[LISTED RECORDS Boundary: Start]

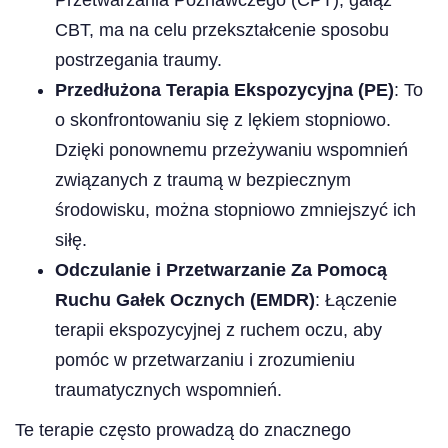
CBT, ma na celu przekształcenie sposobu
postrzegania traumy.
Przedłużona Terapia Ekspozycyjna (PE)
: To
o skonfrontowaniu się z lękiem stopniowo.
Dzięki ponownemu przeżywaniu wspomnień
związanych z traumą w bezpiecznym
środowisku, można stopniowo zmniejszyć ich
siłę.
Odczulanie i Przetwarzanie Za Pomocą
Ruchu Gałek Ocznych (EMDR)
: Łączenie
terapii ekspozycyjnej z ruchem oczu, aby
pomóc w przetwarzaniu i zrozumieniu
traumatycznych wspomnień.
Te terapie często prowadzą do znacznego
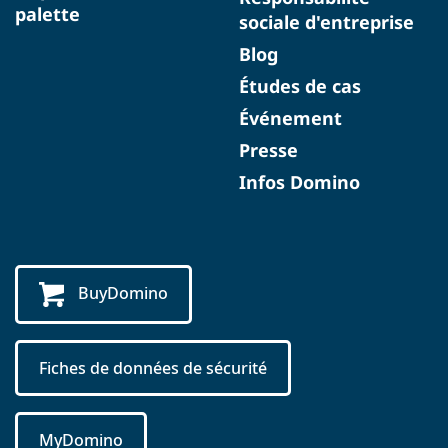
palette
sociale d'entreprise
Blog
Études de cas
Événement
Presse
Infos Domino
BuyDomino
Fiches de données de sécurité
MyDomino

[LISTED RECORDS Boundary: End]

ABOUT THIS EXERCISE —
Output the data exactly, pictures omitted.

YOUR RESPONSE —
CBT, ma na celu przekształcenie sposobu
postrzegania traumy.
Przedłużona Terapia Ekspozycyjna (PE)
: To
o skonfrontowaniu się z lękiem stopniowo.
Dzięki ponownemu przeżywaniu wspomnień
związanych z traumą w bezpiecznym
środowisku, można stopniowo zmniejszyć ich
siłę.
Odczulanie i Przetwarzanie Za Pomocą
Ruchu Gałek Ocznych (EMDR)
: Łączenie
terapii ekspozycyjnej z ruchem oczu, aby
pomóc w przetwarzaniu i zrozumieniu
traumatycznych wspomnień.
Te terapie często prowadzą do znacznego
palette
sociale d'entreprise
Blog
Études de cas
Événement
Presse
Infos Domino
BuyDomino
Fiches de données de sécurité
MyDomino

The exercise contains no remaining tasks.